Following the Great Western Trail
If we want our steaks, chili, and smoked briskets, we've got to take cattle to the slaughter house somehow.
Today, we let truck drivers do it, and try not to think about poor Bessie as we bite into a warm, moist
cheeseburger.

Cattle didn't always get to market in a ventilated trailer, however. They used to walk there themselves, and
their hooves carved deep scars along trails that stretched for thousands of miles. The Great Western Trail, an
offshoot of the Chisholm Trail, was one of these roads.  

The Great Western Trail, blazed by rancher and trail driver John Lytle, was the last great northern cattle trail.
Running from Kerrville to Dodge City and points northward, it had many functions in its relatively brief lifespan
(ca. 1875-1885, give or take a few years). Trail outfits could take cattle to sell to the Comanche, Kiowa, Apache,
and Cheyenne reservations in western Oklahoma Territory;  cattle could be shipped to the processing plants in
Kansas City after boarding in Dodge City; or the longhorn could be taken all the way to the Dakotas in order to
stock the new ranching empires.

Cowboys who took to the trail tended to call it the Chisholm Trail - just about every single trail they rode on in
Texas they called the Chisholm Trail - but the Great Western was actually quite distinctive. The terrain was
decidedly more rugged and  parched, and formidable barriers, such as  the canyons in Texas, the Wichita
mountains in Oklahoma Territory, and the Great Basin in Kansas, made the trail drivers really earn their keep.

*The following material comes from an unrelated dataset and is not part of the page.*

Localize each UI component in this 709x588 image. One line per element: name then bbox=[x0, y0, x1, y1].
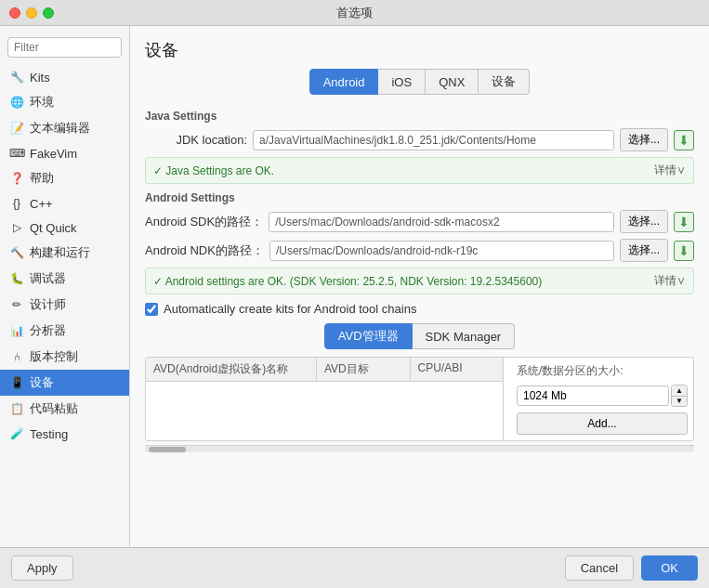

This territory was also the last domain of the southern buffalo herds. Histories from Plains Indians tell how the
cattle chased  the buffalo off their traditional lands,

As railroads started to venture into Texas, barbed wire became all the rage on the range, Texas fever caused
stricter quarantine laws, and the taste for  longhorn ebbed, the Great Western Trail succumbed fairly quickly to
the wiles of progress. Today, it's a little known trail save for its importance in the history of Dodge City. It can
be followed, though, with a good map and a small guide, which I've laid out here!
The Cimmarron River crossing in Kansas, close to the Oklahoma border. The
landscape is surreal in this part of the world. The colors of the brush and scrub help to
really make the sky "pop" - a real natural sonnet!
Dry conditions near Doan's, at the old
trail crossing along the Red River.
Doan's adobe store near the Red River Crossing. Built in the 1880s,
this little building has seen a lot of activity, including millions of
heads of cattle, visits by Santata, Quanah Parker, and an English
Lord, and hundreds of cowboys.
The deep, icy waters of St. Jacob's well inside the Big Basin has quenched the thirst of man and beast alike
for thousands of years. At times, this would have been the only water source for miles along the trail.
Cattle would bed alongside the Boggy Creek
in Fargo, Oklahoma. Fargo sits along OK 15
south of Fort Supply
.
This old hotel in Dodge City has been
replicated in the open air museum/ gift shop
that replaced the actual old town. Urban
renewal hit Dodge City very, very hard.
Dodge City duplication project.
Along the trail, bad guys and girls could sober up and promise to never, ever, ever be bad again inside these little
calabooses: on the left, Fort Griffin Flat's  (TX) calaboose; on the right, Leedey's (Ok) little prison has a toilet inside.
Notice the door to nowhere in this hotel in Dodge City!
Blacksmith shop, Lone Wolf, Oklahoma.
Guardhouse at Fort Supply. Located inside a
former state mental-health-facility
-turned-prison, Fort Supply took in the
remains of Black Kettle's band of Cheynnes
after he was killed by George Custer during a
decisive battle in what is today the Black
Kettle National Grasslands.
Western Trail Places!

Texas
Fort Griffin Flat - Now a ghost town, it's where
the bad elements that hung around military
forts lightened the wallets of cowboys.

Doans - Only the old adobe store remains
from this important river crossing town.

Oklahoma
Fort Sill - Though not on the trail, it's worth a
stop for the many illustrious folks buried in the
post cemetery. Fort Sill is the only Indian War
fort still active.

Fort Supply - Great Western trail drivers sold
cattle to Cheynnes and Arapahos here. The
fort is now inside of a prison! Fun, fun, fun.
Make sure to lock your car.

Kansas
Big Basin - You'll cross over the most
haunting landscape I've ever seen - the Big
Basin. A natural sink hole in the middle of flat
prairie, the basin is wind swept, treeless, and
unbelievably harsh.

Dodge City - Unfortunately, the authentic parts
of Dodge City's western past were razed to
make way for broader streets and more
parking (for tourists - oh, the irony!)  The old
train depot on Front Street houses the tourist
office, with walking tours and maps.
The trail in Texas is easy to
follow:

From Brady (the heart of
Texas!) follow US 283 all the
way to Doans.
Kansas' roads are straight as
arrows.

1) Follow the OK county road
all the way to Ashland.
2) Go west on US 160
3) Take US 283 north to
Dodge City
.
Things get tricky in Oklahoma.

1) Follow US 283 north to OK 6.
2) Take OK 6 north to Canute.
3) Take OK 34 north to US 64.
4) Take N 1830 RD north to
Kansas.
Take a road trip up
the Great Western
Trail (and the
Shawnee and
Chisholm Trails) in
my new book,
Traveling History Up
the Cattle Trails!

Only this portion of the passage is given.